Mario Tozzi, il ponte sullo Stretto di Messina e lo spettro del Vajont: «Così unirà due cimiteri»

Il geologo in Giappone racconta la differenza con il ponte Akashi

Il geologo Mario Tozzi oggi parla su La Stampa del ponte sullo Stretto di Messina partendo da quello di Akashi in Giappone. Si tratta del secondo ponte sospeso per lunghezza al mondo dopo quello sui Dardanelli a Istanbul. Ed è stato progettato e realizzato per reggere a un terremoto di magnitudo 7,5 Richter.

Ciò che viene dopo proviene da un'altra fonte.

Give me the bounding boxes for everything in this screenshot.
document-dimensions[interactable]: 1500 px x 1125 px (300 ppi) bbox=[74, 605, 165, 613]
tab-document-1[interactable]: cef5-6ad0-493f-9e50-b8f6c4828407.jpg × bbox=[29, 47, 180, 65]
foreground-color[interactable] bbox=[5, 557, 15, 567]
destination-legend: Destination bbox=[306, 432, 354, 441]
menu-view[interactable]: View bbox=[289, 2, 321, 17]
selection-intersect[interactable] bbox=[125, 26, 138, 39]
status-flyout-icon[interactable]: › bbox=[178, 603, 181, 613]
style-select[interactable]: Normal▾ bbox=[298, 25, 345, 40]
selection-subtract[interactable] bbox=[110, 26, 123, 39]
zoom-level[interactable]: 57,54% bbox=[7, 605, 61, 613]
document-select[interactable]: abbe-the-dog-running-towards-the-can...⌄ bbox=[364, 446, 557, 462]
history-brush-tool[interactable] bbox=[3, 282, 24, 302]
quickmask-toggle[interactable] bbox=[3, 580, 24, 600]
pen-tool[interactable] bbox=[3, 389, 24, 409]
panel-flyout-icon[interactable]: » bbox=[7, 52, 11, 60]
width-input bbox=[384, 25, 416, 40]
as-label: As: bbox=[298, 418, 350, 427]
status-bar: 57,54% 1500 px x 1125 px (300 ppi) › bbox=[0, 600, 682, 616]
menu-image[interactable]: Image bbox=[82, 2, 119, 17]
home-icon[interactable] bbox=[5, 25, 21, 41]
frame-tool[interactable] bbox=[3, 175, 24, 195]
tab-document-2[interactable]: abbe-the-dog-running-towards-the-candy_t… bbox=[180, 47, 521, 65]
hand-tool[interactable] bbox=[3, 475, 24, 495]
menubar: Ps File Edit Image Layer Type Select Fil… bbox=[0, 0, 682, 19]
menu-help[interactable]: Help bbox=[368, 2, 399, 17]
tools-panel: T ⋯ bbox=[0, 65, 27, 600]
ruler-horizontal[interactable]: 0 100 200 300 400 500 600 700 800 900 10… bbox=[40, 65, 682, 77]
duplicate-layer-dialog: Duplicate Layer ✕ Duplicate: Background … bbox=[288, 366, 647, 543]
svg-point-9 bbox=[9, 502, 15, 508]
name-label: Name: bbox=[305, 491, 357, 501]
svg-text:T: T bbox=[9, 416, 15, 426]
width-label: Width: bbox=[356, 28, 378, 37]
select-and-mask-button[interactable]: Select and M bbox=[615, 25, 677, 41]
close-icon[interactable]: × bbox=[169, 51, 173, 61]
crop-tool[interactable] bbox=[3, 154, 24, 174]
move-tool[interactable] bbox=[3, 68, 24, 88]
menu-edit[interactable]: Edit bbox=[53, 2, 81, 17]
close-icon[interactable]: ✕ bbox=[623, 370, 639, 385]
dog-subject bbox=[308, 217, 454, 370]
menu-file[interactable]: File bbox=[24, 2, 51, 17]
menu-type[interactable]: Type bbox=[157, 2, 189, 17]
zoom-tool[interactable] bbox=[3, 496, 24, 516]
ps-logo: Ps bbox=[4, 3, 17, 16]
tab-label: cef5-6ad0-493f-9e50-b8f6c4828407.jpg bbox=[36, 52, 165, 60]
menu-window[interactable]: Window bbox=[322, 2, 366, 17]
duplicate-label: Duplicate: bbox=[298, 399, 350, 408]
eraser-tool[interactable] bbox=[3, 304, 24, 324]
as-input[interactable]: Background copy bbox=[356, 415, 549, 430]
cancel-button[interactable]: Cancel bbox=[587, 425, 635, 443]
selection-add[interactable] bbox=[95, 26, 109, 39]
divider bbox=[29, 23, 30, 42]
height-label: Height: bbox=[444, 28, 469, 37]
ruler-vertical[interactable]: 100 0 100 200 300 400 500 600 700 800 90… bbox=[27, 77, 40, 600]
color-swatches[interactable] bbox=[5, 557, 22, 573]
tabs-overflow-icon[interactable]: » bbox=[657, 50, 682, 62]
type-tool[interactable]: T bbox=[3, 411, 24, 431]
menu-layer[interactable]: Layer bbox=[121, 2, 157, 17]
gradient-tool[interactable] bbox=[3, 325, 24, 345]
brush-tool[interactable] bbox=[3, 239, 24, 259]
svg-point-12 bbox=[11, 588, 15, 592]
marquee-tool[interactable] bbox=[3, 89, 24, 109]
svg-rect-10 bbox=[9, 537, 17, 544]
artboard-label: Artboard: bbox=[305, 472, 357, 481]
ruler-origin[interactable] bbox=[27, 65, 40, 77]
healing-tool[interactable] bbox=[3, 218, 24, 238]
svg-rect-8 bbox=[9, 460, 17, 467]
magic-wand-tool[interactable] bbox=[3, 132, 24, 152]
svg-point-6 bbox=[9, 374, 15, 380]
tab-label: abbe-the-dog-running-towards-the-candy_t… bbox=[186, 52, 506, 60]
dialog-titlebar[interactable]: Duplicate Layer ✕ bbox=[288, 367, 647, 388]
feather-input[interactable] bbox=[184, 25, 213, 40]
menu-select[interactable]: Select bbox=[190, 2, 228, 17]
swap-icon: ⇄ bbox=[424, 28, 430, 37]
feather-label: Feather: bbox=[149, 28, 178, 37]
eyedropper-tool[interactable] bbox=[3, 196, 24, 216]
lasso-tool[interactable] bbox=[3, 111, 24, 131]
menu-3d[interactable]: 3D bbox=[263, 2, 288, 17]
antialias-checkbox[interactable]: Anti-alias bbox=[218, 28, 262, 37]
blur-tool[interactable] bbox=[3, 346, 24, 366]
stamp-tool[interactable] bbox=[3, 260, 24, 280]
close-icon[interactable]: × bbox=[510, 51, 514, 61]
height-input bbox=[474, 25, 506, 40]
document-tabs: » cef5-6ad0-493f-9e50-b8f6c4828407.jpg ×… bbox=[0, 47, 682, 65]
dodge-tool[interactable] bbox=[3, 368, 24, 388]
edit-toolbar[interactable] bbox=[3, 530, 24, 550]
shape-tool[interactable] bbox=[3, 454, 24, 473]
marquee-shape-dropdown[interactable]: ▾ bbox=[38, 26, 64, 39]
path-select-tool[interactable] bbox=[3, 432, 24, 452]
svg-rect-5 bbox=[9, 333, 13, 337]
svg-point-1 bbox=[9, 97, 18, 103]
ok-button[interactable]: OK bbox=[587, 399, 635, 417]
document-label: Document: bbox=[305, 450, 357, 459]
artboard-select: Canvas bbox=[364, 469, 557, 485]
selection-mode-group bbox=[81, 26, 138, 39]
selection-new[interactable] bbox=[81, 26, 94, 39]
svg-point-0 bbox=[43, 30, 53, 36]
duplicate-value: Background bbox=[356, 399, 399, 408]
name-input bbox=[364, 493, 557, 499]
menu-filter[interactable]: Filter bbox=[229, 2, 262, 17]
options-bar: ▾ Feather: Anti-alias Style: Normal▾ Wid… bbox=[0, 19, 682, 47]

Mentre quello tra Sicilia e Calabria segue un progetto del 2016 che potrebbe resistere a una scossa di magnitudo 7,1. Ovvero quella assegnata a posteriori al terremoto del 1908 che provocò 100 mila morti. Ma, spiega Tozzi, il ponte era ancora in costruzione quando un terremoto a Kobe provocò 6 mila morti. Per il geologo si tratta di «infrastrutture perfette messe, però, in zone che non le possono ospitare senza rischi. Come da noi insegna il monito del Vajont a 60 anni dalla tragedia».

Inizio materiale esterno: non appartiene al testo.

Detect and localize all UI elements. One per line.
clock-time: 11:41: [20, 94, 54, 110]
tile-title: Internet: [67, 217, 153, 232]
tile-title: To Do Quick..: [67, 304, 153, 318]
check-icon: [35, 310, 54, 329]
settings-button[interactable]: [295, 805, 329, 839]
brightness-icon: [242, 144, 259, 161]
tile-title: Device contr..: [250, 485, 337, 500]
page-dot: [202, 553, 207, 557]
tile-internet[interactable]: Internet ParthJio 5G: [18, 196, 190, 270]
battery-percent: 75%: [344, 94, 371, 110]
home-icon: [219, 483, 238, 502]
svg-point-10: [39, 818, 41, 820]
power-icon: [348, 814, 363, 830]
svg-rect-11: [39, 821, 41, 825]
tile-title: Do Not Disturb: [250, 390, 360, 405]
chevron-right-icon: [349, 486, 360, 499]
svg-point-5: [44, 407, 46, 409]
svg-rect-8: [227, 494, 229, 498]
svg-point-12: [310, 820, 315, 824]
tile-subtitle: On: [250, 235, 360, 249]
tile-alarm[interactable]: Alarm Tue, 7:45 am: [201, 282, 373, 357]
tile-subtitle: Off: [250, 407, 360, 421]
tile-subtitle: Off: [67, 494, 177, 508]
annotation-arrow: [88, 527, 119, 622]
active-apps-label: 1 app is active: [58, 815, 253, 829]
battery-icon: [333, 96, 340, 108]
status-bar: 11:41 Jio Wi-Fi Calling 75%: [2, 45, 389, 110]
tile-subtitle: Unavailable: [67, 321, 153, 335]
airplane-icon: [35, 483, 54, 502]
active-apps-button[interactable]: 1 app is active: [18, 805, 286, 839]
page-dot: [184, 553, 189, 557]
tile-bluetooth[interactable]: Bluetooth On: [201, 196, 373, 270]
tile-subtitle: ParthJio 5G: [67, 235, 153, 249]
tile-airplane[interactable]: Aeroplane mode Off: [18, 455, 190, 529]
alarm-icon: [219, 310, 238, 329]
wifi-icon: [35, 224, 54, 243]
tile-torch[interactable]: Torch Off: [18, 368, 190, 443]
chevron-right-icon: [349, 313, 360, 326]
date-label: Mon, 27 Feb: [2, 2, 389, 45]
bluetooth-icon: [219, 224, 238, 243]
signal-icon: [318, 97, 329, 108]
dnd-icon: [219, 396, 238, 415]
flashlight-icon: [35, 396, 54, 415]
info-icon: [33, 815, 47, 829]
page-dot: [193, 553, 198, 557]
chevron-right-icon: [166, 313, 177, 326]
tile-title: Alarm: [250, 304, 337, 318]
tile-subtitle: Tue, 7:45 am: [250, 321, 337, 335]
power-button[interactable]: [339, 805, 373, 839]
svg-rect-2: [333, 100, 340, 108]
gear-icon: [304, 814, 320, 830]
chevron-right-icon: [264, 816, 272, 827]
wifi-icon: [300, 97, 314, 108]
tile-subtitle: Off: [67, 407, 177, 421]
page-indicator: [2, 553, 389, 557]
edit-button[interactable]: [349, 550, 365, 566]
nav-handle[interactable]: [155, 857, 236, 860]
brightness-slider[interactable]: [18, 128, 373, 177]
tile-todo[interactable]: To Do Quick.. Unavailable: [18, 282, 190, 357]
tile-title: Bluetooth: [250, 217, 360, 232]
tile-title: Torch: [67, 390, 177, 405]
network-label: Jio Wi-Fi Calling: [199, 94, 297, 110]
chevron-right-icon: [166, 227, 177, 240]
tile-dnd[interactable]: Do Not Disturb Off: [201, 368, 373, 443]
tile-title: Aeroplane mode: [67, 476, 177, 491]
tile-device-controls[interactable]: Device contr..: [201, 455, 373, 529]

12 miliardi di soldi pubblici

E l’esperto spiega anche che un terremoto di quella virulenza tra Sicilia e Calabria provocherebbe comunque una strage nella zona, visto che le costruzioni non potrebbero reggere una scossa così forte. Il ponte sullo Stretto di Messina allora servirebbe solo a «unire due cimiteri». E quindi: «Ha senso investire denari pubblici (12 miliardi di euro, il ponte di Akashi ne costò circa 3) per costruire il ponte a campata unica più lungo del mondo, mettendo in piedi una sperimentazione avveniristica di progetto e materiali, invece di risistemare antisismicamente, prima, il territorio dello Stretto?». Tozzi spiega che le due torri del progetto sarebbero imposte a terra a Cannitello e a Ganzirri. Ovvero due zone delicate per gli ecosistemi, già protette a livello comunitario. Anche se il nuovo articolo 9 della Costituzione introduce proprio la tutela degli ecosistemi. I giapponesi dopo il terremoto hanno anche rinunciato a costruire la linea dell’Alta Velocità sul loro ponte.


L’Alta velocità sullo Stretto

Invece da noi il ponte l’avrà, l’Alta Velocità sullo Stretto. Per questo, secondo il geologo, «un’opera così impattante avrebbe bisogno di una discussione pubblica che fughi ogni perplessità, con precise assunzioni di responsabilità tecniche e scientifiche e con tutto un corredo di opere accessorie. Oggi er raggiungere Palermo da Messina ci vogliono quattro ore. Poi la conclusione: «Ritorno verso Kobe in auto e ora il ponte mi appare sotto una luce diversa e emerge il suo vero e unico significato». Ovvero «quello per cui spesso gli uomini costruiscono infrastrutture gigantesche la cui utilità è tutta da dimostrare ma i cui impatti pesano da subito: la sfida contro la natura, considerata inevitabilmente come impaccio a un senso del progresso che, da questo punto di vista, non convince e inquieta».